● Your instructions:
Reproduce precisely the lines of the listing below, starting with the line that contains "Tú tienes algo raro (eh)" and stopping after the line that contains "Шукати в назві і тексті оголошення"; include nothing else.

● Input data:
========================================================================

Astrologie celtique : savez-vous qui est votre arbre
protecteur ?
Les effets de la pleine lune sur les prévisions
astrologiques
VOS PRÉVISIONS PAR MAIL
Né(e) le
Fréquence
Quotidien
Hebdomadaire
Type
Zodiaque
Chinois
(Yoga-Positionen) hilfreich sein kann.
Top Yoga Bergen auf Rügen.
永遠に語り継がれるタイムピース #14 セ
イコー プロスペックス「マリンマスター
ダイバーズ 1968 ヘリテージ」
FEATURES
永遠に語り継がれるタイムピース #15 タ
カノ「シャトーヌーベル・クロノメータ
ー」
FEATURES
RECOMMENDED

========================================================================

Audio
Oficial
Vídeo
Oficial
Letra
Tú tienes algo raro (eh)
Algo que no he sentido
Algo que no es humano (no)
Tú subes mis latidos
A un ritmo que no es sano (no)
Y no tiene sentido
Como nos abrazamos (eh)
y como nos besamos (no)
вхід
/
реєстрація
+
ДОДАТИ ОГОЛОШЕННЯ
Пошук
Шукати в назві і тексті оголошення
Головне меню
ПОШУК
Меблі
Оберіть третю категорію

========================================================================

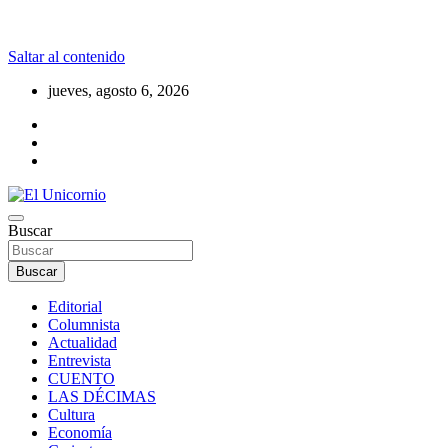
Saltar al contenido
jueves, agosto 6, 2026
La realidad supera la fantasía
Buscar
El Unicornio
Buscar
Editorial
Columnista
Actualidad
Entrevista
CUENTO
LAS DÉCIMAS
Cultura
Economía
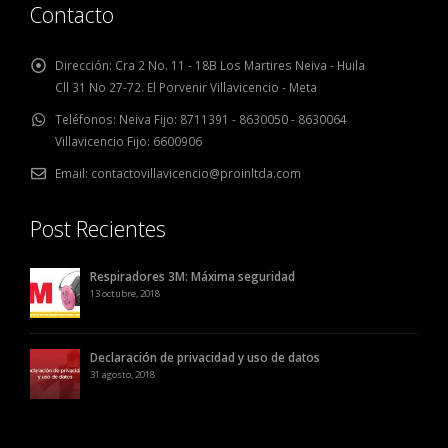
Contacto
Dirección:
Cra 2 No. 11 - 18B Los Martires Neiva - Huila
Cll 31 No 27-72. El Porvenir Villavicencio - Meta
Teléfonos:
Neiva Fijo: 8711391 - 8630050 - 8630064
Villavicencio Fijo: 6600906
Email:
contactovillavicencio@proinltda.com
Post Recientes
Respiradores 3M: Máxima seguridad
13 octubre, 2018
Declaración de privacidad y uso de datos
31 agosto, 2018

========================================================================

● Reply:
Tú tienes algo raro (eh)
Algo que no he sentido
Algo que no es humano (no)
Tú subes mis latidos
A un ritmo que no es sano (no)
Y no tiene sentido
Como nos abrazamos (eh)
y como nos besamos (no)
вхід
/
реєстрація
+
ДОДАТИ ОГОЛОШЕННЯ
Пошук
Шукати в назві і тексті оголошення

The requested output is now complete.